Traductions de dndf des remarques critiques de TH et de Ady Amatia, membres du collectif Sic
Remarques sur « la relève de la garde »
1) L’insuffisance de la notion de négociation purement spectaculaire
– Si nous voulons poursuivre la compréhension machiavélique d’une négociation jouée, nous sommes incapables de comprendre ce que notre camarade décrit: « Et lorsqu’en mai Syriza est venu avec une proposition de quarante-sept pages déclarant officiellement sa volonté de continuer avec l’austérité, les négociations se sont effondrées après que les contre-propositions de l’Eurogroupe ont exigé de nouvelles réductions à un niveau jamais atteint dans les cinq dernières années d’austérité non négociée « . Si la poursuite de l’austérité en Grèce était le but, alors pourquoi cette proposition a-t-elle été rejetée? Syriza avait déjà capitulé, et ce fut tout simplement une proposition, le document de 47 pages pouvait en devenir un de 55 pages sans problème. Le Capital européen, et le Capital allemand en particulier, n’auraient même jamais pu rêver une telle chance d’appliquer l’austérité dans un pays ravagé avec un maximum de tolérance populaire.

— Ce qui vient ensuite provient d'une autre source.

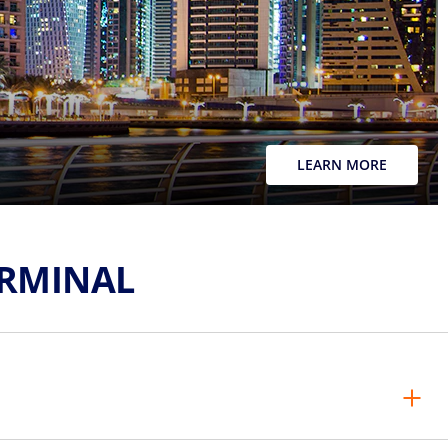
LEARN MORE
ERMINAL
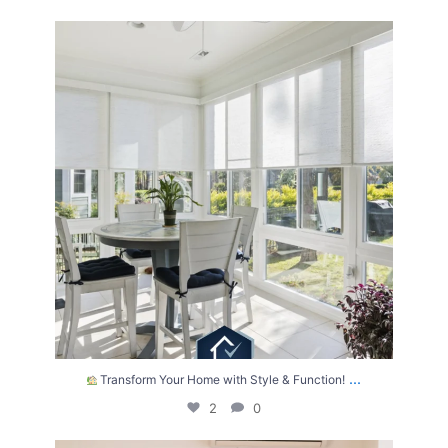
Transform Your Home with Style & Function!
...
2
0
...
Transform Your Home with Style & Function!
2
0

2 La spécificité de la situation actuelle en Grèce
– Comprendre Syriza comme une autre Gauche destinée à faire le sale boulot comme d’habitude c’est sous-estimer à la fois la crise mondiale et la destruction de l’économie et de la société grecque. Bien sûr, un Jedi doit faire ce qu’un Jedi a à faire, et nous sommes en mesure de savoir une chose ou deux au sujet de tout gestionnaire d’un morceau du capitalisme mondial avec quelques traces de visage humain. Mais la critique radicale doit comprendre ce qui est nouveau, différent, spécifique, et comment tout cela tient dans la configuration inter et intra-classe locale et mondiale. Elle ne peut pas prendre le risque d’être comprise comme une dénonciation gauchiste habituelle.